Development of mean velocity (a), standard deviation (b), integral time scale (c), Taylor microscale (d), turbulence intensity (e) and turbulence Reynolds number (f) measured on centre line and off centre with a random uniform motion sequence and a clock rate of 160 and 80 ms

In addition to the measurements with actively moving paddles, the development of the statistical quantities with the paddles fixed at 30° was investigated, see Fig. 9. Since there was no movement during the test runs no additional energy was required. This type of stationary 3D grid obviously caused a higher pressure loss compared to the former tests, as indicated by the decreases of mean velocity behind the grid. While the microscale was only marginally changed, the turbulence intensity as well as the integral length scale were noticeably lower than for the active grid. Therefore, it was the lower turbulence intensity, not the changes in the microscale, that resulted in reduced values for turbulence Reynolds number. Nevertheless, this type of a stationary 3D grid showed an interesting performance compared to normal grids. While it did not reach the performance of the active grid its construction would be much less complicated and expensive.

Fig. 9.
figure 9

Development of mean velocity (a), standard deviation (b), integral time scale (c), Taylor microscale (d), turbulence intensity (e) and turbulence Reynolds number (f) measured on centre line and off centre with the paddles stationary at 30°

4 Conclusions

An experimental study has been carried out to investigate the influence of different motion sequences of an active grid on the generated turbulence in the wake flow. The aim was to generate high turbulence intensities, large turbulence Reynolds numbers and large integral length scales.
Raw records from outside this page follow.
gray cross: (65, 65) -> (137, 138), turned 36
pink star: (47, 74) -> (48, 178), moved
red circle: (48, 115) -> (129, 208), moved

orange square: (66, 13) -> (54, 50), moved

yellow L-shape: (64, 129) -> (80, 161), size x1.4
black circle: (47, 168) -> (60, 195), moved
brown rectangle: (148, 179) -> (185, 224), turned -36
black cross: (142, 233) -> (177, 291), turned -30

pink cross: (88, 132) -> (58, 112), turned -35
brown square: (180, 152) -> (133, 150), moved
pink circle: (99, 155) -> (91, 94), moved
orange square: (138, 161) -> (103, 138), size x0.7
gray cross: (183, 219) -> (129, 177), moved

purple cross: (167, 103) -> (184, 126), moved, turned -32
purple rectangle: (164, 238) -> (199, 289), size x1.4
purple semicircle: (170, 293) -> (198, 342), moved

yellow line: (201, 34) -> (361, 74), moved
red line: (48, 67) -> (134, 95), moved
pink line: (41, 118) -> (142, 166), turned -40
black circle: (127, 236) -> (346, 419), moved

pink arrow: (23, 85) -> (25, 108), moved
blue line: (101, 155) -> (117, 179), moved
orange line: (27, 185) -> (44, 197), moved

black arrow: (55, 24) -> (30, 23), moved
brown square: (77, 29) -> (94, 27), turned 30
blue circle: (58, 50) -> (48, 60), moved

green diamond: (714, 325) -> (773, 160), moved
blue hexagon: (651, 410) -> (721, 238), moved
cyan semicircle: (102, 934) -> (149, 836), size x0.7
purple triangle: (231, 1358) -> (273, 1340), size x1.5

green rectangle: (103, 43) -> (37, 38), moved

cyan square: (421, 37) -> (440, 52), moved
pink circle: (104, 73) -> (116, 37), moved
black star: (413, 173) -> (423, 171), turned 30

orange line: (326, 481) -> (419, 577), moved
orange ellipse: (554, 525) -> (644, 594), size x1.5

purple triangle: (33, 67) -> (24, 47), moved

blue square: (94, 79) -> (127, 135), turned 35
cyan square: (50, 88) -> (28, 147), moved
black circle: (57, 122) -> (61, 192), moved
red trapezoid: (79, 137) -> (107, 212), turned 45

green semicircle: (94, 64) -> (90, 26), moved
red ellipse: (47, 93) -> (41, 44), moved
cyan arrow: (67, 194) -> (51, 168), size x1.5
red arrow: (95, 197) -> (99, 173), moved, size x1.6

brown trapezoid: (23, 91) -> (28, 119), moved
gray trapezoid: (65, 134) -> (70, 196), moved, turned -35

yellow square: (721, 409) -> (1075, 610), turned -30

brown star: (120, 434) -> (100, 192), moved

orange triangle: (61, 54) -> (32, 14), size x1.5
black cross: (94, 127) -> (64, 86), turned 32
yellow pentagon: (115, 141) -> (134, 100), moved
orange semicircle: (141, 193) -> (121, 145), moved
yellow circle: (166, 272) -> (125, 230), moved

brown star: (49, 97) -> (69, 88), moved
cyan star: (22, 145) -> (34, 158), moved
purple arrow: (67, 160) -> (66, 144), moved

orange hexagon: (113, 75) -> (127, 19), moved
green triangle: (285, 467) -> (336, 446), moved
The presented results show that the use of an active grid with individually controllable paddles increased the turbulence intensity as well as the turbulence Reynolds number considerably in comparison to conventional passive grid generated turbulence [5]. The grid was found to be capable of generating turbulence with intensities exceeding 20%, integral time scales up to 0.1 s and turbulence Reynolds numbers up to 520. The best results were achieved using a random motion sequence with uniform probability density distribution and they were almost independent of the clock rate.